Notebook

Exercise 4: Dynamic Interactions

In [ ]:

import numpy as np
import pandas as pd
import holoviews as hv
from holoviews import opts, dim
import geoviews as gv

hv.extension('bokeh')
opts.defaults(opts.RGB(width=600, height=600))

Exercise 1¶

In [ ]:

diamonds = pd.read_csv('../../data/diamonds.csv')

As should be second nature for us now, we will look at this dataframe before we start doing anything.

In [ ]:

diamonds.head()

Next we will display a static plot of 'carat' vs. 'price' as we did in the first exercise, alongside a BoxWhisker plot of the distributions.

In [ ]:

scatter_opts = opts.Scatter(width=600, height=400, logy=True, tools=['box_select'], 
                            color=dim('cut'), size=1.5, cmap='tab20c')
scatter = hv.Scatter(diamonds.sample(10000), 'carat', ['price', 'cut', 'clarity']).select(carat=(0, 3))
boxwhisker = hv.BoxWhisker(scatter, 'clarity', 'price')
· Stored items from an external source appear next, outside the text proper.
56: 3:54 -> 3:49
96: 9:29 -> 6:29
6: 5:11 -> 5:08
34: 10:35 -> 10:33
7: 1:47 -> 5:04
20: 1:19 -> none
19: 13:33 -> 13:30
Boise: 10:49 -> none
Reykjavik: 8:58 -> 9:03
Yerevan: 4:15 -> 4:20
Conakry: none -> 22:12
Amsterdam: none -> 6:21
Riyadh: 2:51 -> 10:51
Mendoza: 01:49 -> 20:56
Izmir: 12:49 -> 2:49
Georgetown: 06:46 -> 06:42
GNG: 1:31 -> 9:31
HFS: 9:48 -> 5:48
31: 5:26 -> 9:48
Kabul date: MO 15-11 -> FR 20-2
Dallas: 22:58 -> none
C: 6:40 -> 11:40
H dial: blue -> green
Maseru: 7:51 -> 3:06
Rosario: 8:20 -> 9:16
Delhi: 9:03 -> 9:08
scatter.opts(scatter_opts) + boxwhisker

By default, the BoxWhisker element here will statically display the whole distribution. But if you try out the "Box select" tool, you can select a subset of the Scatter points. Can we link the boxwhisker plot to selections made on the Scatter plot, so that we can see distributions in that particular region of the data space? Yes, as long as we have these three things:

A stream that collects selection events from the scatter object
A callback that constructs a HoloViews element from the given selection and returns it
A DynamicMap that runs the callback each time a new selection is available

For step 1, we provide the scatter object as the source for a Selection1D stream that will provide the index of all the selected nodes:

In [ ]:

selection = hv.streams.Selection1D(source=scatter)

For step 2, write a function that can accept the index values, select those values from the original dataset, and return the appropriate HoloViews element; something like:

def selection_boxwhisker(index): selection = scatter.iloc[index] if len(index)>0 else scatter return ...some hv element built from the selection...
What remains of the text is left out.